__Problem__
The data below is to be transcribed word for word; pictures are to be excluded.

__Provided records__

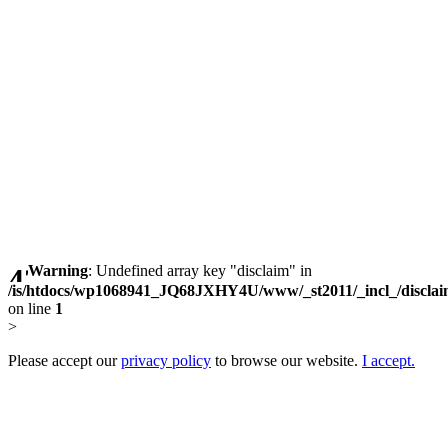
Warning
: Undefined array key "disclaim" in
/is/htdocs/wp1068941_JQ68JXHY4U/www/_st2011/_incl_/discla
on line
1
>
Please accept our
privacy policy
to browse our website.
I accept.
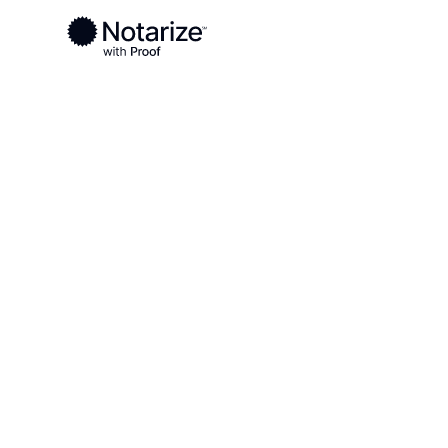
Ready to complete your documents?
Notaries on the Notarize Network are always onlin
Local
Minnesota
Mower County
On-demand 2
serving Mowe
MN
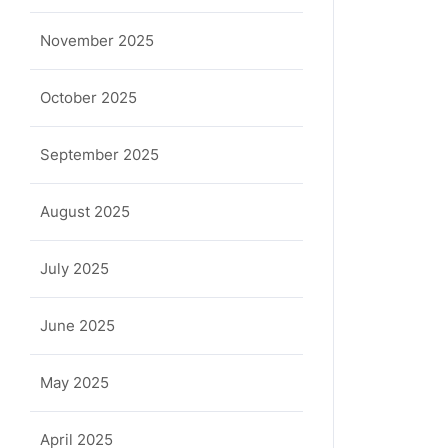
November 2025
October 2025
September 2025
August 2025
July 2025
June 2025
May 2025
April 2025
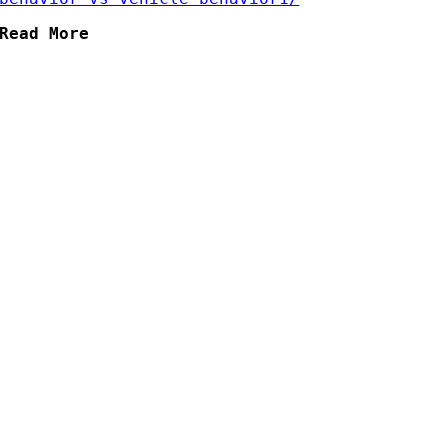
Read More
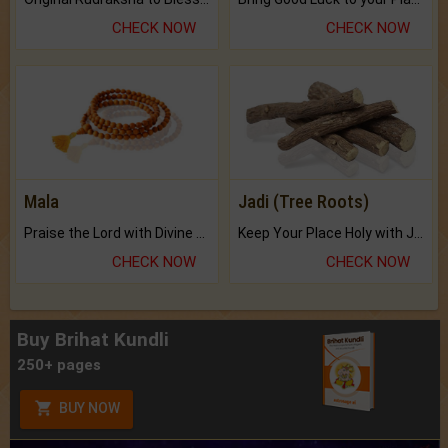
CHECK NOW
CHECK NOW
Mala
Jadi (Tree Roots)
Praise the Lord with Divine Energies of Mala.
Keep Your Place Holy with Jadi.
CHECK NOW
CHECK NOW
Buy Brihat Kundli
250+ pages
BUY NOW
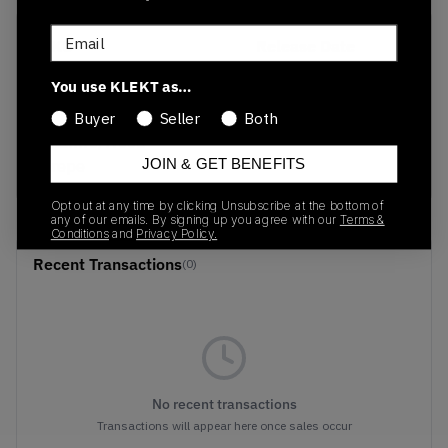
Email
SKU
Release Date
1203a350-300
01/01/2023
You use KLEKT as…
Colorway
Buyer
Seller
Both
Cilantro/Wood
Crepe
JOIN & GET BENEFITS
Opt out at any time by clicking Unsubscribe at the bottom of
any of our emails. By signing up you agree with our
Terms &
Conditions
and
Privacy Policy.
Recent Transactions
(0)
No recent transactions
Transactions will appear here once sales occur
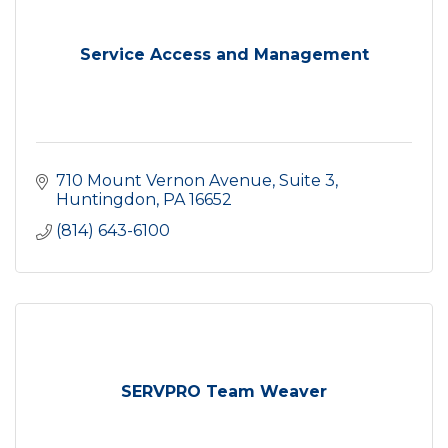
Service Access and Management
710 Mount Vernon Avenue
Suite 3
Huntingdon
PA
16652
(814) 643-6100
SERVPRO Team Weaver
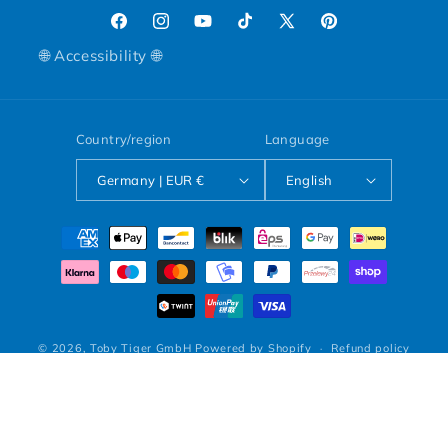
Facebook
Instagram
YouTube
TikTok
X (Twitter)
Pinterest
🌐 Accessibility 🌐
Country/region
Language
Germany | EUR €
English
Payment methods
© 2026,
Toby Tiger GmbH
Powered by Shopify
Refund policy
Privacy policy
Terms of service
Shipping policy
Legal notice
Contact information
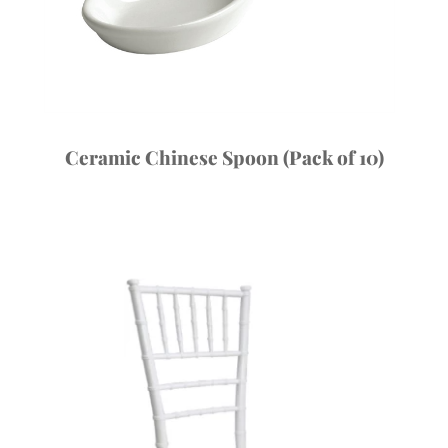
Ceramic Chinese Spoon (Pack of 10)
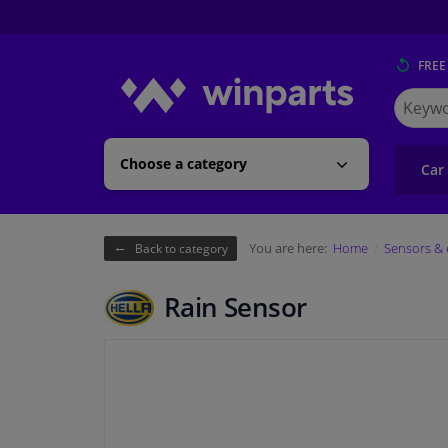
FREE
Search
for
Winpart
Choose a category
Car
You are here:
Home
Sensors & 
Back to category
Rain Sensor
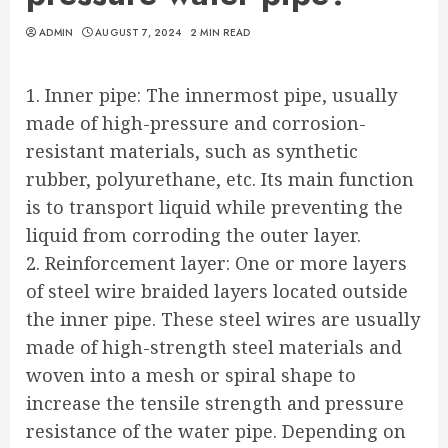
ADMIN
AUGUST 7, 2024
2 MIN READ
1. Inner pipe: The innermost pipe, usually
made of high-pressure and corrosion-
resistant materials, such as synthetic
rubber, polyurethane, etc. Its main function
is to transport liquid while preventing the
liquid from corroding the outer layer.
2. Reinforcement layer: One or more layers
of steel wire braided layers located outside
the inner pipe. These steel wires are usually
made of high-strength steel materials and
woven into a mesh or spiral shape to
increase the tensile strength and pressure
resistance of the water pipe. Depending on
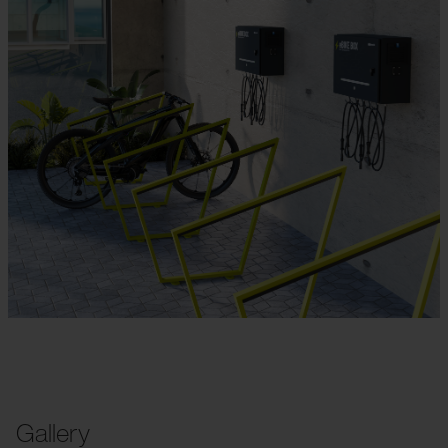
Gallery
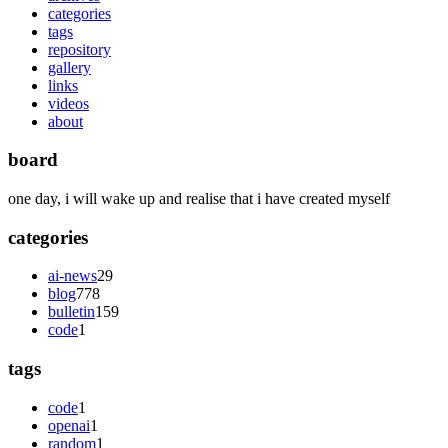
categories
tags
repository
gallery
links
videos
about
board
one day, i will wake up and realise that i have created myself
categories
ai-news
29
blog
778
bulletin
159
code
1
tags
code
1
openai
1
random
1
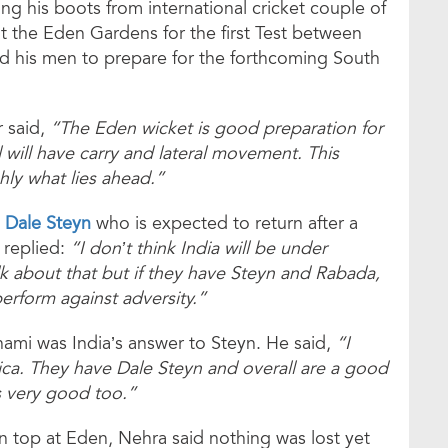
ng his boots from international cricket couple of
t the Eden Gardens for the first Test between
 and his men to prepare for the forthcoming South
r said,
“The Eden wicket is good preparation for
ll will have carry and lateral movement. This
hly what lies ahead.”
n
Dale Steyn
who is expected to return after a
 replied:
“I don’t think India will be under
talk about that but if they have Steyn and Rabada,
erform against adversity.”
mi was India’s answer to Steyn. He said,
“I
ca. They have Dale Steyn and overall are a good
s very good too.”
n top at Eden, Nehra said nothing was lost yet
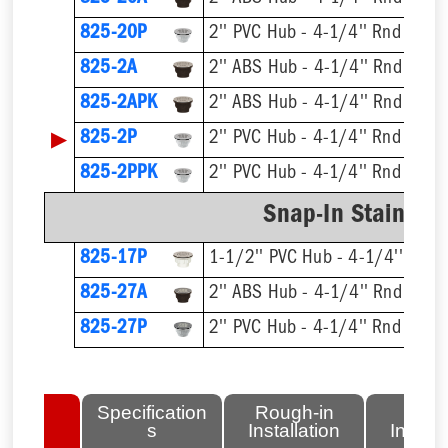
825-20P
2'' PVC Hub - 4-1/4'' Rnd Strai
825-2A
2'' ABS Hub - 4-1/4'' Rnd Strai
825-2APK
2'' ABS Hub - 4-1/4'' Rnd Strai
▶
825-2P
2'' PVC Hub - 4-1/4'' Rnd Strai
825-2PPK
2'' PVC Hub - 4-1/4'' Rnd Strai
Snap-In Stainless
825-17P
1-1/2'' PVC Hub - 4-1/4'' Rnd S
825-27A
2'' ABS Hub - 4-1/4'' Rnd Strai
825-27P
2'' PVC Hub - 4-1/4'' Rnd Strai
lated
Specification
Rough-in
Fini
tems
s
Installation
Install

__Your response__
Warning
: Undefined array key "disclaim" in
/is/htdocs/wp1068941_JQ68JXHY4U/www/_st2011/_incl_/discla
on line
1
>
Please accept our
privacy policy
to browse our website.
I accept.
Ready to complete your documents?
Notaries on the Notarize Network are always onlin
Local
Minnesota
Mower County
On-demand 2
serving Mowe
MN
November 2025
October 2025
September 2025
August 2025
July 2025
June 2025
May 2025
April 2025
Read More
CHECK NOW
CHECK NOW
Mala
Jadi (Tree Roots)
Praise the Lord with Divine Energies of Mala.
Keep Your Place Holy with Jadi.
CHECK NOW
CHECK NOW
Buy Brihat Kundli
250+ pages
BUY NOW
Email
SKU
Release Date
1203a350-300
01/01/2023
You use KLEKT as…
Colorway
Buyer
Seller
Both
Cilantro/Wood
Crepe
JOIN & GET BENEFITS
Opt out at any time by clicking Unsubscribe at the bottom of
any of our emails. By signing up you agree with our
Terms &
Conditions
and
Privacy Policy.
Recent Transactions
(0)
No recent transactions
Transactions will appear here once sales occur
Service Access and Management
710 Mount Vernon Avenue
Suite 3
Huntingdon
PA
16652
(814) 643-6100
SERVPRO Team Weaver
Facebook
Instagram
YouTube
TikTok
X (Twitter)
Pinterest
🌐 Accessibility 🌐
Country/region
Language
Germany | EUR €
English
Payment methods
© 2026,
Toby Tiger GmbH
Powered by Shopify
Refund policy
Privacy policy
Terms of service
Shipping policy
Legal notice
Contact information
Ceramic Chinese Spoon (Pack of 10)
FREE
Search
for
Winpart
Choose a category
Car
You are here:
Home
Sensors & 
Back to category
Rain Sensor
ADMIN
AUGUST 7, 2024
2 MIN READ
1. Inner pipe: The innermost pipe, usually
made of high-pressure and corrosion-
resistant materials, such as synthetic
rubber, polyurethane, etc. Its main function
is to transport liquid while preventing the
liquid from corroding the outer layer.
2. Reinforcement layer: One or more layers
of steel wire braided layers located outside
the inner pipe. These steel wires are usually
made of high-strength steel materials and
woven into a mesh or spiral shape to
increase the tensile strength and pressure
resistance of the water pipe. Depending on
Gallery
categories
tags
repository
gallery
links
videos
about
board
one day, i will wake up and realise that i have created myself
categories
ai-news
29
blog
778
bulletin
159
code
1
tags
code
1
openai
1
random
1
ng his boots from international cricket couple of
t the Eden Gardens for the first Test between
 and his men to prepare for the forthcoming South
r said,
“The Eden wicket is good preparation for
ll will have carry and lateral movement. This
hly what lies ahead.”
n
Dale Steyn
who is expected to return after a
 replied:
“I don’t think India will be under
talk about that but if they have Steyn and Rabada,
erform against adversity.”
mi was India’s answer to Steyn. He said,
“I
ca. They have Dale Steyn and overall are a good
s very good too.”
n top at Eden, Nehra said nothing was lost yet
825-20P
2'' PVC Hub - 4-1/4'' Rnd Strai
825-2A
2'' ABS Hub - 4-1/4'' Rnd Strai
825-2APK
2'' ABS Hub - 4-1/4'' Rnd Strai
▶
825-2P
2'' PVC Hub - 4-1/4'' Rnd Strai
825-2PPK
2'' PVC Hub - 4-1/4'' Rnd Strai
Snap-In Stainless
825-17P
1-1/2'' PVC Hub - 4-1/4'' Rnd S
825-27A
2'' ABS Hub - 4-1/4'' Rnd Strai
825-27P
2'' PVC Hub - 4-1/4'' Rnd Strai
lated
Specification
Rough-in
Fini
tems
s
Installation
Install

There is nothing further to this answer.